Hoy

Ocho toros por el precio de seis

Castella, en un derechazo al último toro de la tarde y de la feria matea de este año. :: Juan Marín
Castella, en un derechazo al último toro de la tarde y de la feria matea de este año. :: Juan Marín
  • Castella cortó una oreja en una tarde con toros flojos en la que el público, incomprensiblemente, hizo el silencio a Diego Urdiales en el quinto

  • El dicho taurino de 'no hay quinto malo' se tornó ayer en una quinta corrida decepcionante

logroño. No hay daño que dure cien años. En las corridas de toros, la que sale buena un año al siguiente se repite, cosa lógica, pero los resultados pueden cambiar radicalmente. Eso sucedió ayer en la quinta corrida que cerraba la feria matea del 2016. Todos los toros, los siete del hierro anunciado, pecaron de falta de fuerzas y de casta. Podemos salvar de la 'quema', con reparos, al que abrió plaza, que sacó nobleza en su distancia, y destacó también por su juego el último, que cerró plaza y que, sin ser bravo y sin sobrarle las fuerzas, permitió a Castella sacarle varias series por los dos pitones, entre otras cosas porque supo verle pronto la distancia que tenía el toro, al que mató de una estocada trasera y perpendicular ligeramente desprendida.
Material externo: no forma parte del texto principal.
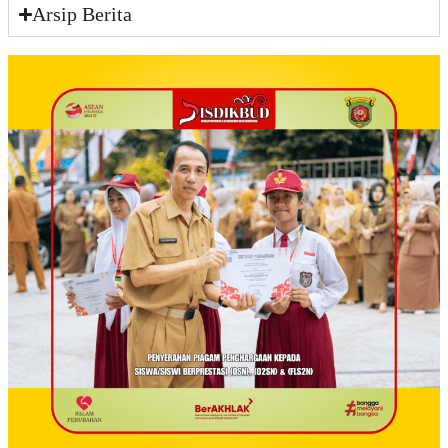
Arsip Berita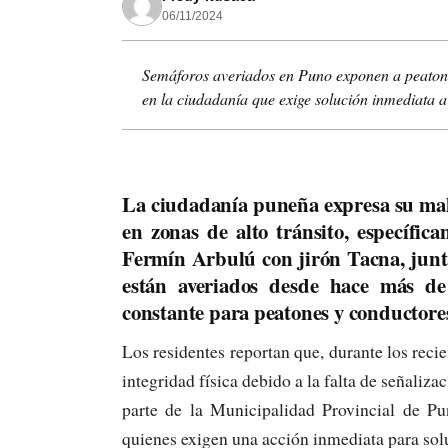
06/11/2024
Semáforos averiados en Puno exponen a peatone
en la ciudadanía que exige solución inmediata a
La ciudadanía puneña expresa su mal
en zonas de alto tránsito, específic
Fermín Arbulú con jirón Tacna, junto
están averiados desde hace más de
constante para peatones y conductores
Los residentes reportan que, durante los reci
integridad física debido a la falta de señaliz
parte de la Municipalidad Provincial de Pu
quienes exigen una acción inmediata para sol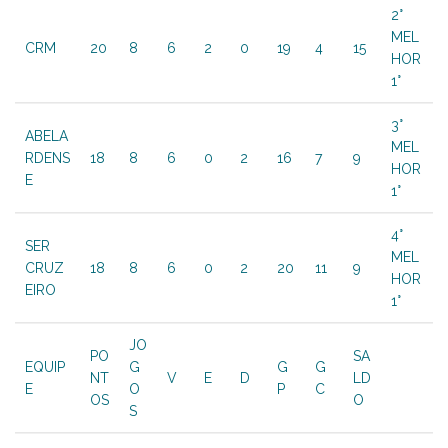
2°
MEL
CRM
20
8
6
2
0
19
4
15
HOR
1°
3°
ABELA
MEL
RDENS
18
8
6
0
2
16
7
9
HOR
E
1°
4°
SER
MEL
CRUZ
18
8
6
0
2
20
11
9
HOR
EIRO
1°
JO
PO
SA
EQUIP
G
G
G
NT
V
E
D
LD
E
O
P
C
OS
O
S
El diestro cortó una oreja, pero hubiera cortado la segunda si el estoque hubiera ido donde quería el torero. El primero del francés se apago apenas 'encenderse', pocas fuerzas y menos casta con el agravante de una estocada baja. Su segundo, cuarto de la tarde, fue devuelto. De salida no apoyaba bien los cuartos traseros y al entrar al caballo se derrumbó. Inválido fue el sobrero del hierro titular. No entiendo que le vio para brindarlo al público. Se sacó la espina en el que cerró plaza y feria, brindado también al público, como ya se ha reseñado.

Diego Urdiales fue ovacionado terminado el paseíllo. Había muchas ganas de verle triunfar. El público se manifestaba favorablemente cuando hacía algo destacable y también la música se arrancaba pronto. Los apoyos de los paisanos no fueron suficiente, sencillamente porque cuando no hay toros que embistan el torero solamente puede echarle garra, valor y sus propios conocimientos. Hacer un cesto sin mimbres no puede ser y eso le pasó a Diego, que saludó en su primero por su entrega y ganas de triunfar. Estuvo por encima de su segundo toro al que le sacó, insistiendo en corto principalmente, varios muletazos con enjundia. Ligó también varias tandas por el pitón derecho, pero les faltó lo que no tenía el toro, ganas de embestir por derecho y así es muy difícil triunfar. El quinto, tercero de Urdiales, fue devuelto. En el capote hincó los pitones en la arena, perdiendo las manos a la salida del primer picotazo en el caballo. Al colocarlo para el segundo puyazo volvió a hincar los pitones en el albero de la plaza y el presidente sacó por segunda vez el pañuelo verde. El segundo sobrero, de Juan Manuel Criado, tuvo presencia, pero perdió las manos en el capoteo primero. Curiosamente, empujó al caballo en la primera vara sacándolo fuera de las rayas, siendo protestado incomprensiblemente (no entiendo que se pite por empujar). En el segundo encuentro recibió un picotacito. En banderillas con pies, logrando un buen par 'El Víctor'.

El toro llegó al tercio final con embestida más que aceptable en la distancia media-larga. Hubo series por los dos pitones con mando y temple, en cercanías también logró una serie buena por el derecho con cambio de mano en un natural super. La estocada fue desprendida y corta tardando mucho el toro en besar la arena. Cayó sin puntilla. Hubo aplausos al toro y nada para el torero, algo que fue injusto.